In this talk, we will highlight major efforts happening in the Spark ecosystem. In particular, we will dive into the details of adaptive and static query optimizations in Spark 3.0 to make Spark easier to use and faster to run. We will also demonstrate how new features in Koalas, an open source library that provides Pandas-like API on top of Spark, helps data scientists gain insights from their data quicker.

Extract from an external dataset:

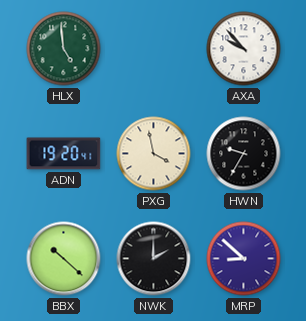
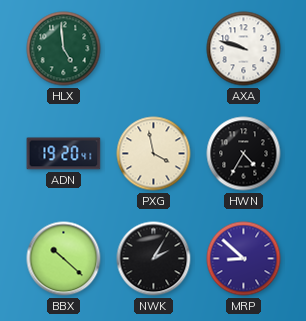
AXA: 9:53 -> 9:48
HWN: 9:35 -> 4:35
NWK: 2:00 -> 2:05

Michael Armbrust is committer and PMC member of Apache Spark and the original creator of Spark SQL. He currently leads the team at Databricks that designed and built Structured Streaming and Databricks Delta. He received his PhD from UC Berkeley in 2013, and was advised by Michael Franklin, David Patterson, and Armando Fox. His thesis focused on building systems that allow developers to rapidly build scalable interactive applications, and specifically defined the notion of scale independence. His interests broadly include distributed systems, large-scale structured storage and query optimization.

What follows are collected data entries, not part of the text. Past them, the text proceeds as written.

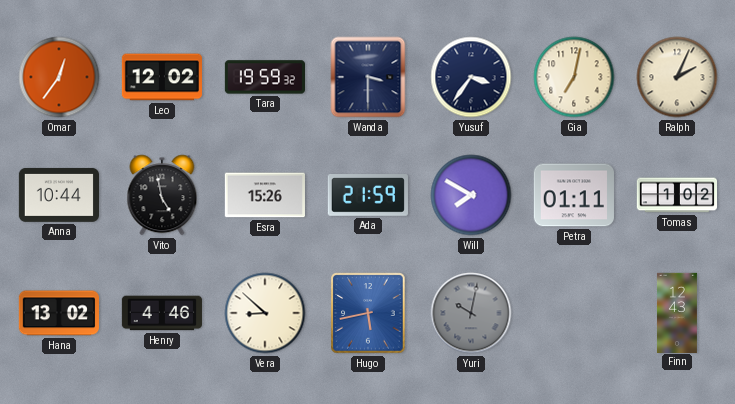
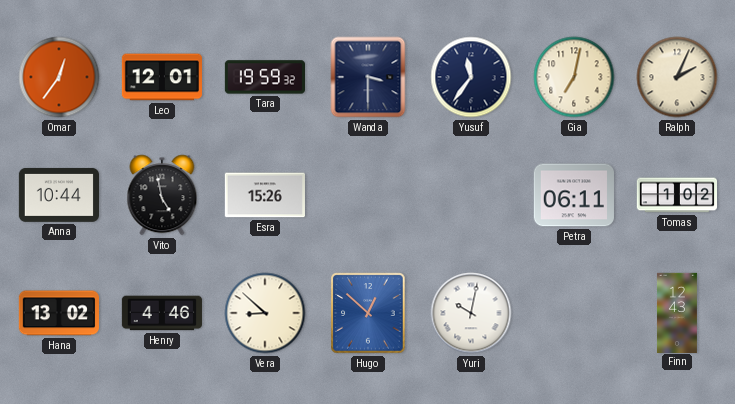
Leo: 12:02 -> 12:01
Yusuf: 3:36 -> 11:36
Ada: 21:59 -> none
Will: 7:50 -> none
Petra: 01:11 -> 06:11
Hugo: 5:43 -> 12:52
Yuri dial: grey -> white
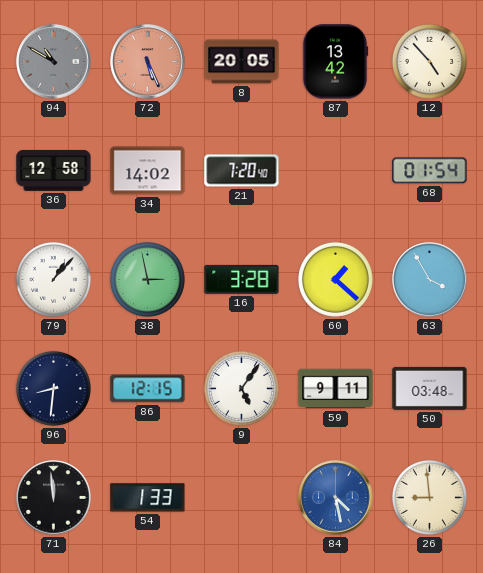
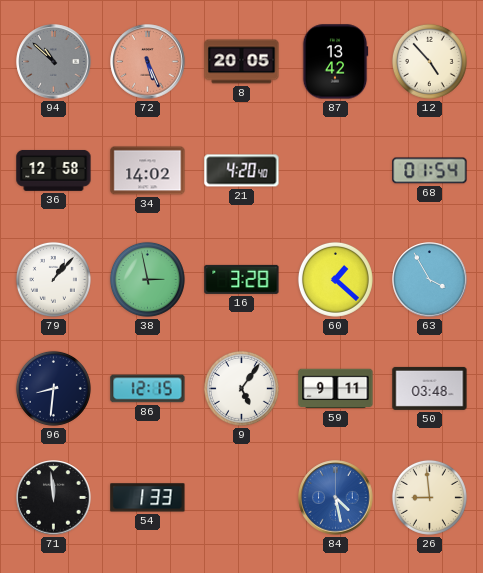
94: 10:50 -> 10:52
21: 7:20 -> 4:20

Brooke Wenig is a Machine Learning Practice Lead at Databricks. She leads a team of data scientists who develop large-scale machine learning pipelines for customers, as well as teach courses on distributed machine learning best practices. She is a co-author of Learning Spark, 2nd Edition, co-instructor of the Distributed Computing with Spark SQL Coursera course, and co-host of the Data Brew podcast. She received an MS in Computer Science from UCLA with a focus on distributed machine learning. She speaks Mandarin Chinese fluently and enjoys cycling.
Burak Yavuz is a Software Engineer and Apache Spark committer at Databricks. He has been developing Structured Streaming and Delta Lake to simplify the lives of Data Engineers. Burak received his MS in Management Science & Engineering at Stanford and his BS in Mechanical Engineering at Bogazici University, Istanbul.